In the new study, researchers found an increase in the overall number of patients seen in these clinics. The study also reviewed commercial insurance claims data that showed an increased share of visits longer than 30 minutes, even though the complexity of cases remained similar to cases before acquisition.

“These billing patterns could mean more efficient documentation of services provided, or it could mean upcoding or up-charging insurance companies to make more money,” Zhu said.

She believes more evidence is needed about how private equity impacts practice patterns.

Policymakers are taking note of these trends.

In Oregon, for example, lawmakers have established a Health Care Market Oversight program to review proposed mergers, acquisitions and other business deals to ensure they meet the state’s goals around health equity, lower consumer costs, increased access and better care.

A recent estimate by the same study team found that approximately 5% of physicians are currently employed by private equity-owned practices. Researchers cited quality of care and patient satisfaction as key areas for future research as this trend continues.

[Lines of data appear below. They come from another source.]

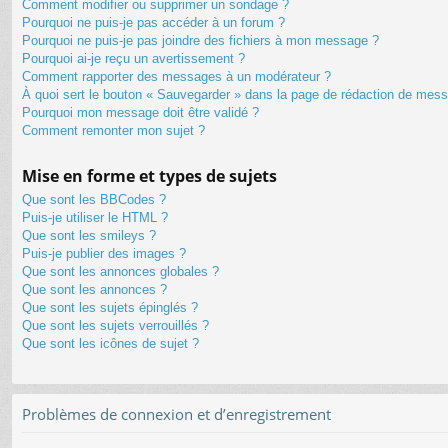
Comment modifier ou supprimer un sondage ?
Pourquoi ne puis-je pas accéder à un forum ?
Pourquoi ne puis-je pas joindre des fichiers à mon message ?
Pourquoi ai-je reçu un avertissement ?
Comment rapporter des messages à un modérateur ?
À quoi sert le bouton « Sauvegarder » dans la page de rédaction de mes
Pourquoi mon message doit être validé ?
Comment remonter mon sujet ?
Mise en forme et types de sujets
Que sont les BBCodes ?
Puis-je utiliser le HTML ?
Que sont les smileys ?
Puis-je publier des images ?
Que sont les annonces globales ?
Que sont les annonces ?
Que sont les sujets épinglés ?
Que sont les sujets verrouillés ?
Que sont les icônes de sujet ?
Problèmes de connexion et d’enregistrement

“Private equity ownership of physician practices has added a distinctly private and market-driven influence to the broader trends in corporate consolidation of physicians by health systems and insurers,” they concluded. “This study contributes evidence for potential overutilization and higher spending of care that will be important for policymakers to monitor.”

In addition to Zhu, co-authors include Yashaswini Singh, M.P.A., and Daniel Polsky, Ph.D., M.P.P., of Johns Hopkins University; and Zirui Song, M.D., Ph.D., and Joseph D. Bruch, Ph.D., of Harvard Medical School.

The study was supported by the National Institute for Healthcare Management Foundation and the NIH Director’s Early Independence Award, DPS-ODO24564. The content is solely the responsibility of the authors and does not necessarily represent the official views of the National Institutes of Health.